In the Spring of 1964 only nine black children were regularly attending classes with white students in Birmingham schools. On June 18 the appeals court issued more requirements to the board, noting that, "the time for mere 'deliberate speed' has run out." The city was required to desegregate grades 9 through 11 within two years, grades 6-8 within three years, and to desegregate one grade per year in the elementary schools, beginning with first graders.

The system's flagship, Phillips High School, admitted its first African American students—Lillie Mae Jones, Minnie Lee Moore, and Patricia Patton on September 3, 1964. By the end of the fall, nine Black students were attending previously all-white schools. In the spring of 1965 57 black students were attending classes with white children.

In 1966 the U.S. Department of Justice joined Armstrong v. Birmingham Board of Education as a plaintiff under the Civil Rights Act of 1964. That spring the number of black students in class with white children reached 361. By 1967 2,874 black children were enrolled at formerly white Birmingham schools. That year the courts ordered Birmingham to adopt a "freedom of choice" plan for desegregation. That requirement was reversed by a federal court in another case in favor of more expeditious plans, such as rezoning. Between 1968 and 1970 those requirements were specifically applied to Birmingham, Bessemer and Jefferson County by Judge Lynne. The systems were also ordered to reassign teachers to achieve racial integration among faculty.

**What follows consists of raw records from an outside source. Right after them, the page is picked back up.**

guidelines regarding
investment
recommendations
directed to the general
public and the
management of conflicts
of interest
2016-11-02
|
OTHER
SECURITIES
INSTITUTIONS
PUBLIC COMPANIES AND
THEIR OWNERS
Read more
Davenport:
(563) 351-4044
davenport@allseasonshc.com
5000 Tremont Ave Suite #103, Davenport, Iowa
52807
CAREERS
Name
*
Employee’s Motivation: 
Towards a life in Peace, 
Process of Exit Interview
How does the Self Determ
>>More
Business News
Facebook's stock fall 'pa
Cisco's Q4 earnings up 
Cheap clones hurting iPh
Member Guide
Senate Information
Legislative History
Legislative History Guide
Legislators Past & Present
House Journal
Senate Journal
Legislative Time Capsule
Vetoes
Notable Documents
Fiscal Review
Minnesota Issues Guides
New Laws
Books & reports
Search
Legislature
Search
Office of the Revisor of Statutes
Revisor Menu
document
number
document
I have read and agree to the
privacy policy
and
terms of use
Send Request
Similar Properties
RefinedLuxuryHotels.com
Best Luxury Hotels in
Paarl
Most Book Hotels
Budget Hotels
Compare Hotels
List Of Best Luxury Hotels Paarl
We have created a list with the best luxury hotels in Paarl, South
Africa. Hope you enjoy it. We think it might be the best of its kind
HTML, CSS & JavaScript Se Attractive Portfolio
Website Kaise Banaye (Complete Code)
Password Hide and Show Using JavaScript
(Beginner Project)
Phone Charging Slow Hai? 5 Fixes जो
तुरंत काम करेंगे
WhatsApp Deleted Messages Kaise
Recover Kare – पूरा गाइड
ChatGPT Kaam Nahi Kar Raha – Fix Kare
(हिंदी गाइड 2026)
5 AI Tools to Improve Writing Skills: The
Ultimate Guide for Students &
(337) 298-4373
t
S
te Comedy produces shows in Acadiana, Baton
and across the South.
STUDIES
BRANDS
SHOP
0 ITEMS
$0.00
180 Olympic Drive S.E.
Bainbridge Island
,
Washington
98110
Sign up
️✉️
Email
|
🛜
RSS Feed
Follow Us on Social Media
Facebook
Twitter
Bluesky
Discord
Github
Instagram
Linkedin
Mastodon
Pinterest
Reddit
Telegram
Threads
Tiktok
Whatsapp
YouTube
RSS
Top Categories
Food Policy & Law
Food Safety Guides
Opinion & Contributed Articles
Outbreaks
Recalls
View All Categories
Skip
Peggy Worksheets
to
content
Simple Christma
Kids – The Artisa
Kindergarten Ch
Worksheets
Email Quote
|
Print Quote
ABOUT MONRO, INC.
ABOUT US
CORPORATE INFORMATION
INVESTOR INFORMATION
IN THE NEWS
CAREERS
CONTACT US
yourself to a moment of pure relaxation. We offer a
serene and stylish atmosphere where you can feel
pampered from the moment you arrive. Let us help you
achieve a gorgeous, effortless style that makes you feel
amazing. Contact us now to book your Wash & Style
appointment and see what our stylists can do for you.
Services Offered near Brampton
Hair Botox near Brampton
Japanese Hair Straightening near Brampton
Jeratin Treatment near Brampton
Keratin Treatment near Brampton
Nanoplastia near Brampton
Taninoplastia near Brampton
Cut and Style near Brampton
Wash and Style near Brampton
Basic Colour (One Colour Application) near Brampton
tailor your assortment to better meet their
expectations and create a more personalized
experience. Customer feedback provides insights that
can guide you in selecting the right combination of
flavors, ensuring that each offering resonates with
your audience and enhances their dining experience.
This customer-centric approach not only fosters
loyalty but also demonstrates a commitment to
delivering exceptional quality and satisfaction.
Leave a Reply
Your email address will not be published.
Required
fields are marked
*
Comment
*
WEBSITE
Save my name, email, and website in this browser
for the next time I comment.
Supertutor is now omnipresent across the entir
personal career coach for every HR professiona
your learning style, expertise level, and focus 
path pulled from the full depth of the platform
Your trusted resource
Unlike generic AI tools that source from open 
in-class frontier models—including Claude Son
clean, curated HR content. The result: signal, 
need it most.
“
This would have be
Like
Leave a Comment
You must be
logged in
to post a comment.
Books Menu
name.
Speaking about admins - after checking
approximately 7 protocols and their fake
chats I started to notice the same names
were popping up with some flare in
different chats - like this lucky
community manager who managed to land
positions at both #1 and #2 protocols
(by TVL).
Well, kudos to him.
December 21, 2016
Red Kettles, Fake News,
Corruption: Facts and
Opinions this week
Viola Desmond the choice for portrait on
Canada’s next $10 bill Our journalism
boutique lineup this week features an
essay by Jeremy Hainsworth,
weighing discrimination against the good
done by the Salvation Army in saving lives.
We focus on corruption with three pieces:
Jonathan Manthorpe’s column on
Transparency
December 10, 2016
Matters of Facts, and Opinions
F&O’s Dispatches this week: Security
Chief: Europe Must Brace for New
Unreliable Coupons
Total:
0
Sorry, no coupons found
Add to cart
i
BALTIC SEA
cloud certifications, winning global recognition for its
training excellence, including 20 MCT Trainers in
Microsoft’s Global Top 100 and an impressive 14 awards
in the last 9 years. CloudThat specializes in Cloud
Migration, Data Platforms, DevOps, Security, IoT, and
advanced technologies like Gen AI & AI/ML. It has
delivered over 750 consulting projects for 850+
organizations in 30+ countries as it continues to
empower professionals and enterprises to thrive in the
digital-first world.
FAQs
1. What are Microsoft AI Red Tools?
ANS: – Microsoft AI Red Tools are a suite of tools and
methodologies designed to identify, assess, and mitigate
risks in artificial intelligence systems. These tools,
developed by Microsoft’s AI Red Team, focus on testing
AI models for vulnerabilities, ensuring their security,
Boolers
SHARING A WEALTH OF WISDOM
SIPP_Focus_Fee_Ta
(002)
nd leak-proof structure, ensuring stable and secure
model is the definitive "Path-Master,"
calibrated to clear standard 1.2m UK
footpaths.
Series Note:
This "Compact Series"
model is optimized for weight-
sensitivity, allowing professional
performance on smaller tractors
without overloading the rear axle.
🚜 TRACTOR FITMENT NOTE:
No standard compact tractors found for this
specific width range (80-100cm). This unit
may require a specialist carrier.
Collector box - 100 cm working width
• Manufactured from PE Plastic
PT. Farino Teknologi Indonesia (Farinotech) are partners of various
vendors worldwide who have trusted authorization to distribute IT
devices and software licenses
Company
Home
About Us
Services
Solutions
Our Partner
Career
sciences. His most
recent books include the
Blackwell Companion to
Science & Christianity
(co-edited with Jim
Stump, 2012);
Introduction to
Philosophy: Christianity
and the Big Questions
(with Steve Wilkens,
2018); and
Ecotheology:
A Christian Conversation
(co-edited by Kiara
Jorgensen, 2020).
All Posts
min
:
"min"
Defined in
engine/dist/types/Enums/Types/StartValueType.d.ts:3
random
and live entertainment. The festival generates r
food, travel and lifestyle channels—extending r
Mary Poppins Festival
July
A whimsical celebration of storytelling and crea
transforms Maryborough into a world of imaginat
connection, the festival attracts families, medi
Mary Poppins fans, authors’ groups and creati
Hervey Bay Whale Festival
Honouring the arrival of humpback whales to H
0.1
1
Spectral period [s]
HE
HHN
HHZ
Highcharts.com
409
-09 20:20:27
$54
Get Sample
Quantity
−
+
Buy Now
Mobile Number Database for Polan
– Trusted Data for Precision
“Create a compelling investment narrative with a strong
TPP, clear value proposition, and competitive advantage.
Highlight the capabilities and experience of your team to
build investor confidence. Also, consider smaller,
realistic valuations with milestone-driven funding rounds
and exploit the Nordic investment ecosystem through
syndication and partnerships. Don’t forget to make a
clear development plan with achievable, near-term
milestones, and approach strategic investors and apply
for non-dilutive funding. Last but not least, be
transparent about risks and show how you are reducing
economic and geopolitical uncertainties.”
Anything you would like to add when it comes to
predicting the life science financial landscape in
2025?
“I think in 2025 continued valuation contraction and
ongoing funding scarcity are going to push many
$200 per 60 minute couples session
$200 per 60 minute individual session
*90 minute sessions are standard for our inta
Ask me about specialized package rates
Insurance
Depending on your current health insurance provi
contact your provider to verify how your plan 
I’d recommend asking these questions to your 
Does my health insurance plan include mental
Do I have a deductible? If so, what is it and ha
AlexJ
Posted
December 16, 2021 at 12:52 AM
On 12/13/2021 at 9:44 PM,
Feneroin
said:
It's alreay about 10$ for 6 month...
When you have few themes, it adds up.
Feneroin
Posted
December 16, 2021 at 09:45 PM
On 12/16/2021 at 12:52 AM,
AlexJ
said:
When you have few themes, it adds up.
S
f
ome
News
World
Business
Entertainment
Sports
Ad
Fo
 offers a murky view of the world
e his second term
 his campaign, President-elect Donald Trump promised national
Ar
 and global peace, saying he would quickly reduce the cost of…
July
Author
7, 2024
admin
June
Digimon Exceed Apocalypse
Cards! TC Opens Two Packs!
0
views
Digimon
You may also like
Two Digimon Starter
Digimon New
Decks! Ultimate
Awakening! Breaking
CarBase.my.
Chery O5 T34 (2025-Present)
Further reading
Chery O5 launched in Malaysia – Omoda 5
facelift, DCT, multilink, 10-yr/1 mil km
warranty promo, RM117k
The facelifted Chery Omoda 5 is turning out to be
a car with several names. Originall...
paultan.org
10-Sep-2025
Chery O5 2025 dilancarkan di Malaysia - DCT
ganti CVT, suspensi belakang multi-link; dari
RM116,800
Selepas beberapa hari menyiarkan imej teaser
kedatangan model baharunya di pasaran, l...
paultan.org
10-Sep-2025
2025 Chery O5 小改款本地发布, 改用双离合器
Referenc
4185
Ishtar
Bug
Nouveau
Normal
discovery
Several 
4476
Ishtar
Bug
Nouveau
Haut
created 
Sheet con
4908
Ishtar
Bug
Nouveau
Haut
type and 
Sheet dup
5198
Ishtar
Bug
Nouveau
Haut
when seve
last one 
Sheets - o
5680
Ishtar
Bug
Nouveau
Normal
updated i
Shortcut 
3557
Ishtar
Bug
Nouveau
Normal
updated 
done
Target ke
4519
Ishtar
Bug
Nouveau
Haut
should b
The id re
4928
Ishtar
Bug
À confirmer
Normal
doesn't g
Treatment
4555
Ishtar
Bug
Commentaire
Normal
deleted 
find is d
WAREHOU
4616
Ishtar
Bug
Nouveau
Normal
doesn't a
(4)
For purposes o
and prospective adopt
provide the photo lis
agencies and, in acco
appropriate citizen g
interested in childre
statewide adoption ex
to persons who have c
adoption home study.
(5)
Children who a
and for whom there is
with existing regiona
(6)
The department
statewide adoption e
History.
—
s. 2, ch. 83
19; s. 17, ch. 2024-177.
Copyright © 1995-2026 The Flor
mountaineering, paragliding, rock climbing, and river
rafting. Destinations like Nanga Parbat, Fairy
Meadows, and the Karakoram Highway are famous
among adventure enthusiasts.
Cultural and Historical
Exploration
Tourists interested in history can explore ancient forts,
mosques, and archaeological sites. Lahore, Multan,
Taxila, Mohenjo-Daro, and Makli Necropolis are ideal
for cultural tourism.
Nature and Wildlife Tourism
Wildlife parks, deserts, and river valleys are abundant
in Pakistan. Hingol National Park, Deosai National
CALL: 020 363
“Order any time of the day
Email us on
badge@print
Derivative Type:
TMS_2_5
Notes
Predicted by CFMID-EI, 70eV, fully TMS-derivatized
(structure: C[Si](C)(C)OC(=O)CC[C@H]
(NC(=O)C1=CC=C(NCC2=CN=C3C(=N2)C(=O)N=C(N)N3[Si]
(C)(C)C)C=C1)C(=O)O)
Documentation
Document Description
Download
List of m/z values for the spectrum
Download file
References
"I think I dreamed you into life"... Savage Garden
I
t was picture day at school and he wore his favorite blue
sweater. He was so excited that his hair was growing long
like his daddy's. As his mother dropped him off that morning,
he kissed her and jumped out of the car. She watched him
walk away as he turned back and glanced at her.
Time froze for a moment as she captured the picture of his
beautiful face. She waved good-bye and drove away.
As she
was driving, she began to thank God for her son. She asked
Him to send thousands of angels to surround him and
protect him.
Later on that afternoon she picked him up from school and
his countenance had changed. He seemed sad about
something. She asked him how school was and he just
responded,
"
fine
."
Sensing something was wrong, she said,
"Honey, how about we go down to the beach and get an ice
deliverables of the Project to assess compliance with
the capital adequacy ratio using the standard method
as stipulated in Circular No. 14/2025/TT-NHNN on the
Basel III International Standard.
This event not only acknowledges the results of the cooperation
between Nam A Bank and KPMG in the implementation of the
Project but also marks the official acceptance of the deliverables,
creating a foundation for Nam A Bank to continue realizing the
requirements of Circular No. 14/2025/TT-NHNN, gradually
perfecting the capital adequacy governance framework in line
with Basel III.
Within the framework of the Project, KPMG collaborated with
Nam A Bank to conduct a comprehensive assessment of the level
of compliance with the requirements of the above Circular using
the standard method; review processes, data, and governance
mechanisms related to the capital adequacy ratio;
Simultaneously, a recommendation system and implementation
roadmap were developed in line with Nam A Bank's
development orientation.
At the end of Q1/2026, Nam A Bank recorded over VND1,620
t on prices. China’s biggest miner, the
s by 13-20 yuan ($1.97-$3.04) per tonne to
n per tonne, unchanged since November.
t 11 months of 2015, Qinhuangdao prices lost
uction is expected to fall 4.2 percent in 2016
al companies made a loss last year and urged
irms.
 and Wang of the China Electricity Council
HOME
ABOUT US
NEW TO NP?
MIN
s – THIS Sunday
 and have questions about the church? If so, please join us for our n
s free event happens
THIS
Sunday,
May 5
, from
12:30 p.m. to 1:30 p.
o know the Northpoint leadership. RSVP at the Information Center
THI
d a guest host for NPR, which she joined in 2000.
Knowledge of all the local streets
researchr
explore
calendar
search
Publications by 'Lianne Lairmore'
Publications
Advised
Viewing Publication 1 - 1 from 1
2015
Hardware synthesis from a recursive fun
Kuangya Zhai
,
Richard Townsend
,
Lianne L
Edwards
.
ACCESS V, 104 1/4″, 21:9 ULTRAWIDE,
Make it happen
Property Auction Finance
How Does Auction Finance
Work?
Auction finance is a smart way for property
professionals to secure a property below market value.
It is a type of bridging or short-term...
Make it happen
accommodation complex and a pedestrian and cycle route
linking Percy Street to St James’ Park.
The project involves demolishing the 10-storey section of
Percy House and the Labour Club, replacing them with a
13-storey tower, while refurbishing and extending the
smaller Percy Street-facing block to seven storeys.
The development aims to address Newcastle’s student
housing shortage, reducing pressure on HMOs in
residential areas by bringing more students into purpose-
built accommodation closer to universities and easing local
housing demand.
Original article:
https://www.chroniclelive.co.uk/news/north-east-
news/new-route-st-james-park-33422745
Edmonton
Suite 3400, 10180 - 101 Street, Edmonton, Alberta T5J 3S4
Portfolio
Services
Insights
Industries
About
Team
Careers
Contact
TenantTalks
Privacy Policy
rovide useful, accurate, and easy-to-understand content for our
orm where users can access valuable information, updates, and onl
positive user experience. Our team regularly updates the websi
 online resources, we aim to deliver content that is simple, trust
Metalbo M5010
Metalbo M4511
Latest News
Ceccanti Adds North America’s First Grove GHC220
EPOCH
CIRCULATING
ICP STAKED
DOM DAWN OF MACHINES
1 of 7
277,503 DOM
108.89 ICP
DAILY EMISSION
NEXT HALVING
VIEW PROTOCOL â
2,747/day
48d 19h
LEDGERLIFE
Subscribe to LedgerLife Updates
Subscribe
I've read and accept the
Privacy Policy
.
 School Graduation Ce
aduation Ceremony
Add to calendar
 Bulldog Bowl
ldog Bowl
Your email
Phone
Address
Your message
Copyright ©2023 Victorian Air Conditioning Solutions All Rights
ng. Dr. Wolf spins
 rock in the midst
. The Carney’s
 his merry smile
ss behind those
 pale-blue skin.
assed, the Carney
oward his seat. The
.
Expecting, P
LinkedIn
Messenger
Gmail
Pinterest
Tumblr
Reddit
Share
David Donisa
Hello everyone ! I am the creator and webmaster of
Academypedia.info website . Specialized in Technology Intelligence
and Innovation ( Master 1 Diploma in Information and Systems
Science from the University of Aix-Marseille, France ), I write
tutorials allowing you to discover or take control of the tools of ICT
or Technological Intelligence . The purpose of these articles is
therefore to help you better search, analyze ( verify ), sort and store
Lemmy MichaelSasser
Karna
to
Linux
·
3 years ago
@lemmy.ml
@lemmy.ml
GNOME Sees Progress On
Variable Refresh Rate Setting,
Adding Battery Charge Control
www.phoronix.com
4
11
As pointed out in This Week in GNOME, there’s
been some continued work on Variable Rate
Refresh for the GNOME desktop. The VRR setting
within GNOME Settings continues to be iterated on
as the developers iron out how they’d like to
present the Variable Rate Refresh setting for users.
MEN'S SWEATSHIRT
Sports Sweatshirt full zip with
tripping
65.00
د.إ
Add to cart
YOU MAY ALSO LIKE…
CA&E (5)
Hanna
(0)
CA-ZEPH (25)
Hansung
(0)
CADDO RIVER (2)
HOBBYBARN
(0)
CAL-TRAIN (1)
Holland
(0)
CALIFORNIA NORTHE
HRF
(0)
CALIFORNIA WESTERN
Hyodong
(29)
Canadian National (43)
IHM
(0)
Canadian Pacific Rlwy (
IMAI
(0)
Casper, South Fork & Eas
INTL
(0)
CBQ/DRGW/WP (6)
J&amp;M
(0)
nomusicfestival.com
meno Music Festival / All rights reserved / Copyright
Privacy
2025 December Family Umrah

Integration of neighborhood elementary schools proceeded slowly through the rest of the decade, with students from the all-black Dudley School moving into an expanded Inglenook Elementary School in 1969 and the first Black students entering Robinson Elementary School in 1970.

Beginning in 1965 separate court challenges to Bessemer City Schools and Jefferson County Schools were filed. Eight black students were enrolled at formerly all-white county schools that fall. The courts ruled in 1967 that both systems had an "affirmative duty" to integrate their schools and to insure that all schools had equal facilities, equipment and teaching materials.

Meanwhile, the 1960s saw rapid white flight from Birmingham into the over the mountain suburbs and other independent municipalities, reducing overall enrollment from 70,000 to 43,000 in 20 years while the percentage of African American students in the system rose from 50 percent to 80 percent. Judge Sam Pointer ordered the newly-created suburban systems to join with Jefferson County in a uniform desegregation plan which, in 1975, began to include cross-zone busing. Nevertheless, in 1979 Birmingham and Jefferson County schools remained among the most segregated in the United States.

When Seybourn Lynne retired in 1973 the administration of Armstrong v. Birmingham Board of Education passed to J. Foy Guin. He approved Birmingham's plan to create four new magnet schools, which were intended to maintain close to a 50-50 mix of black and white students from across the entire city. Continuing white flight resulted in an overall decline in enrollment in Birmingham schools to 47,076— of which only 24% were white.

Guin finally dismissed Armstrong's suit on October 31, 1983. He determined that the system had demonstrated that its magnet school programs had attracted enough black students to formerly white schools to achieve "racial mix goals" and to establish a "unitary" system without forced busing.

Long-term results

The result of the immediate, massive and ongoing actions of white Alabamians across the state to resist integration of grade schools is that they remain largely divided between overwhelmingly-white and overwhelmingly-Black. And furthermore, these separate facilities remain unequal. The state's public school report-card system for 2018 identified 75 "failing" schools, and the pupils in those schools were more than 90% African-American.